VU DE GUINÉEUne prière pour les migrants de Lampedusa
Sur l'île de Lampedusa, le pape François a rendu hommage aux milliers de migrants venus s'échouer sur les côtes de l'Europe. En Afrique, la visite a été perçue comme une "parabole" pour célébrer "la fraternité et la solidarité entre les hommes".
Le pape François se recueille après avoir déposé une gerbe de fleurs en hommage aux migrants morts en mer.- Photo AFP.
Une couronne de chrysanthèmes jaunes et blancs jetée à la mer par le pontife catholique, en hommage aux 19 000 morts au cours des vingt dernières années, durant lesquelles près de 200 000 migrants ont foulé le sol de cette pointe avancée qu’est l’île de Lampedusa, "l’une des principales portes d'entrée en Europe".
Oui, le pape a pris la mer comme pour vivre le drame de nombreux migrants à travers le monde, Somaliens, Ethiopiens, Afghans, Irakiens, Syriens et autres ; mais surtout celui de milliers d'Africains, car les arrivées en 2013 à Lampedusa ont déjà dépassé les 4 000 migrants, soit trois fois plus qu’en 2012 [à la même période] !
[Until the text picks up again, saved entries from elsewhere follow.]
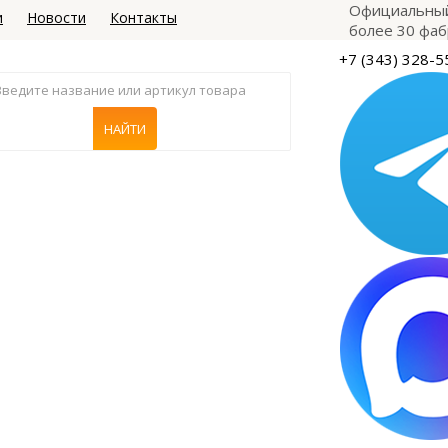
Официальный
и
Новости
Контакты
более 30 фаб
+7 (343) 328-5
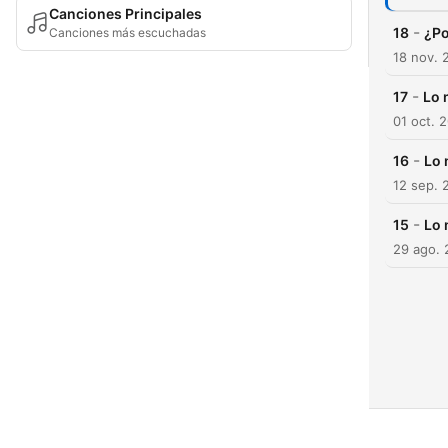
Canciones Principales
-
18
¿Po
Canciones más escuchadas
18 nov. 
-
17
Lo 
01 oct. 
-
16
Lo 
12 sep. 
-
15
Lo 
29 ago. 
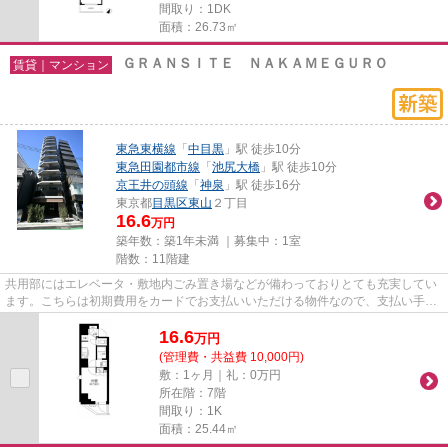
間取り：1DK
面積：26.73㎡
ＧＲＡＮＳＩＴＥ ＮＡＫＡＭＥＧＵＲＯ
賃貸｜マンション
東急東横線
「
中目黒
」駅 徒歩10分
東急田園都市線
「
池尻大橋
」駅 徒歩10分
京王井の頭線
「
神泉
」駅 徒歩16分
東京都
目黒区
東山
２丁目
16.6
万円
築年数：築1年未満 ｜募集中：
1室
階数：11階建
共用部にはエレベータ・敷地内ごみ置き場などが備わっておりとても充実してい
ます。こちらは初期費用をカードでお支払いいただける物件なので、支払い手続
きの手間が省けます。利便性...
16.6
万
円
(管理費・共益費 10,000円)
敷：1ヶ月｜礼：0万円
所在階：7階
間取り：1K
面積：25.44㎡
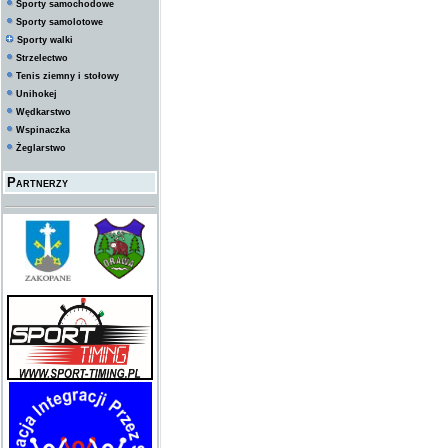
Sporty samochodowe
Sporty samolotowe
Sporty walki
Strzelectwo
Tenis ziemny i stołowy
Unihokej
Wędkarstwo
Wspinaczka
Żeglarstwo
Partnerzy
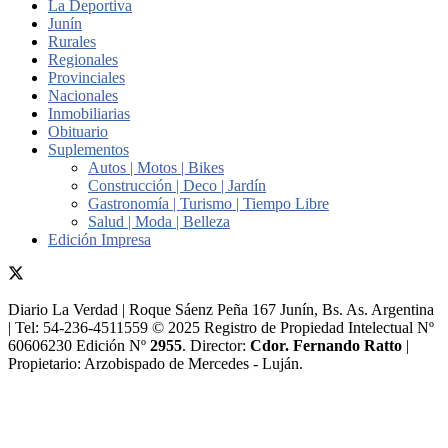
La Deportiva
Junín
Rurales
Regionales
Provinciales
Nacionales
Inmobiliarias
Obituario
Suplementos
Autos | Motos | Bikes
Construcción | Deco | Jardín
Gastronomía | Turismo | Tiempo Libre
Salud | Moda | Belleza
Edición Impresa
Diario La Verdad | Roque Sáenz Peña 167 Junín, Bs. As. Argentina
| Tel: 54-236-4511559 © 2025 Registro de Propiedad Intelectual Nº
60606230 Edición Nº
2955
. Director:​
Cdor. Fernando Ratto
|
Propietario:​ Arzobispado de Mercedes - Luján.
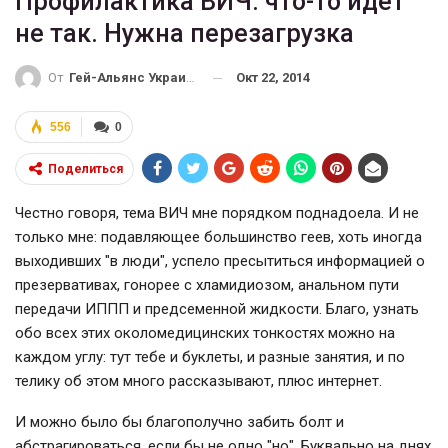
Профилактика ВИЧ: что-то идет
не так. Нужна перезагрузка
Окт 22, 2014
От
Гей-Альянс Украина
556
0
Поделиться
Честно говоря, тема ВИЧ мне порядком поднадоела. И не
только мне: подавляющее большинство геев, хоть иногда
выходивших "в люди", успело пресытиться информацией о
презервативах, гонорее с хламидиозом, анальном пути
передачи ИППП и предсеменной жидкости. Благо, узнать
обо всех этих околомедицинских тонкостях можно на
каждом углу: тут тебе и буклеты, и разные занятия, и по
телику об этом много рассказывают, плюс интернет.
И можно было бы благополучно забить болт и
абстрагироваться, если бы не одно "но". Буквально на днях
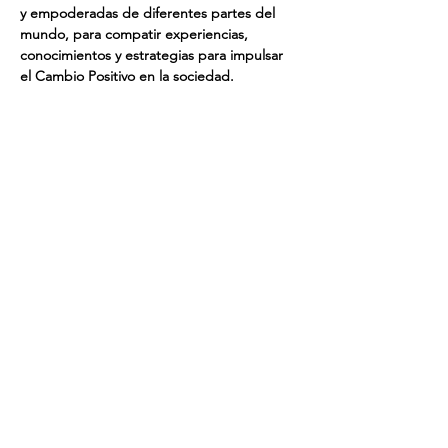
y empoderadas de diferentes partes del 
mundo, para compatir experiencias, 
conocimientos y estrategias para impulsar 
el Cambio Positivo en la sociedad. 
Our Mission
Our Goal, Vision, Commitment
Our Events
Register & Help Make A Change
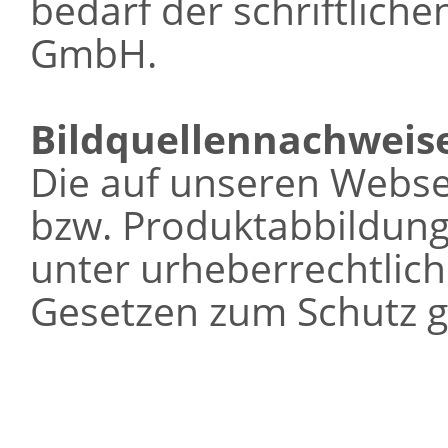
bedarf der schriftlich
GmbH.
Bildquellennachweis
Die auf unseren Webse
bzw. Produktabbildung
unter urheberrechtlic
Gesetzen zum Schutz g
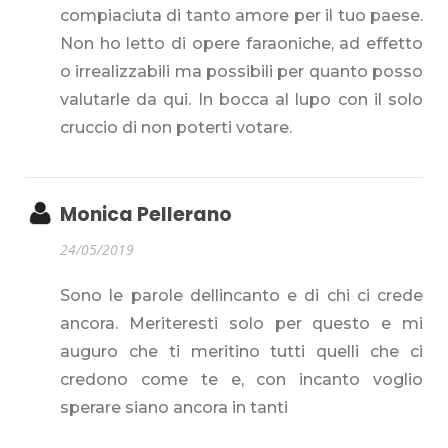
compiaciuta di tanto amore per il tuo paese.
Non ho letto di opere faraoniche, ad effetto
o irrealizzabili ma possibili per quanto posso
valutarle da qui. In bocca al lupo con il solo
cruccio di non poterti votare.
Monica Pellerano
24/05/2019
Sono le parole dellincanto e di chi ci crede
ancora. Meriteresti solo per questo e mi
auguro che ti meritino tutti quelli che ci
credono come te e, con incanto voglio
sperare siano ancora in tanti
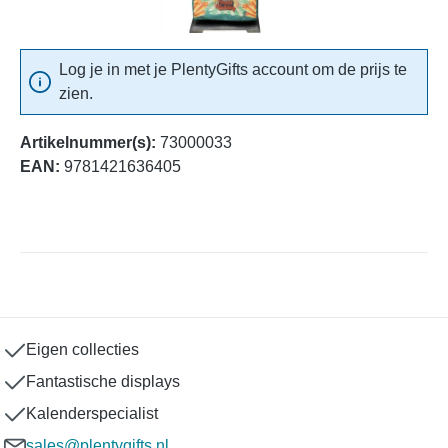
Log je in met je PlentyGifts account om de prijs te
zien.
Artikelnummer(s):
73000033
EAN:
9781421636405
Eigen collecties
Fantastische displays
Kalenderspecialist
sales@plentygifts.nl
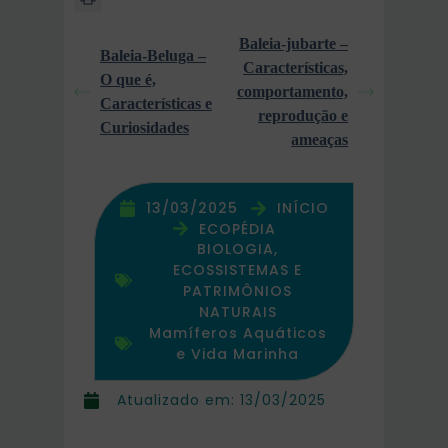
Baleia-jubarte –
Baleia-Beluga –
Características,
O que é,
comportamento,
Características e
reprodução e
Curiosidades
ameaças
13/03/2025
INÍCIO
ECOPÉDIA
BIOLOGIA,
ECOSSISTEMAS E
PATRIMÔNIOS
NATURAIS
Mamíferos Aquáticos
e Vida Marinha
Atualizado em:
13/03/2025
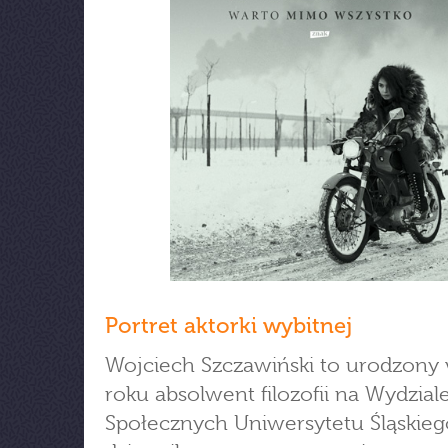
Portret aktorki wybitnej
Wojciech Szczawiński to urodzony
roku absolwent filozofii na Wydzia
Społecznych Uniwersytetu Śląskiego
Plus de 10 000 personnes, des migrants en majorité, s'étaient massées dans le petit stade ce 8 juillet, pour voir et écouter le pape François, cet Argentin, lui-même fils d’émigré italien. Mais comme pour narguer cette visite historique, un nouveau bateau de 166 migrants y était conduit au matin du 8 juillet, peu avant l’arrivée du chef de l’Eglise romaine…
En quête de bonheur
C’est d’abord sur une vedette des garde-côtes que le pape se rend à la "porte de l'Europe", ce monument-mémoire édifié en souvenir de tous les naufragés en quête de bonheur, puis ce fut la visite du quai où les réfugiés sont conduits après leurs dramatiques aventures. Le message pontifical est fait d'amour, d’amour du prochain, de quête du bonheur partagé, de combat de l’égoïsme des riches, de l'indifférence de l’Occident.
Ses mots sont forts, prononcés la main sur le cœur, mais avec "une épine dans le cœur qui provoque la souffrance". Il rappelle à tous : "Nos frères et sœurs cherchaient à sortir de situations difficiles pour trouver un peu de sérénité et de paix, un endroit meilleur pour eux et leur famille, mais ils ont trouvé la mort…"
Le pape François s'indigne et fustige la lâcheté des hommes : "Qui est responsable du sang de ces frères et sœurs ? Personne ! Nous répondons tous ainsi : ce n'est pas moi, c'est sans doute quelqu'un d'autre (...), nous avons perdu le sens de la responsabilité fraternelle." Il a raison, le pape François. En effet, le centre de Lampedusa, qui accueille aujourd’hui quelque 6 000 migrants, a été bâti à l’origine pour héberger seulement quelque 380 personnes ; c’est dire que les conditions de vie y sont aléatoires et inhumaines, tout simplement.
Un voyage à la fois symbole et parabole
La loi du nombre et celle l’espace ne font pas bon ménage en ces lieux où les campements pullulent. Le voyage du pape François est à la fois symbole et parabole. Symbole par sa nature humaine et historique ; parabole par la valeur morale du modèle qui enseigne, à l’image du Christ, la force de l’amour qui est vérité, simplicité et chemin d’éternité.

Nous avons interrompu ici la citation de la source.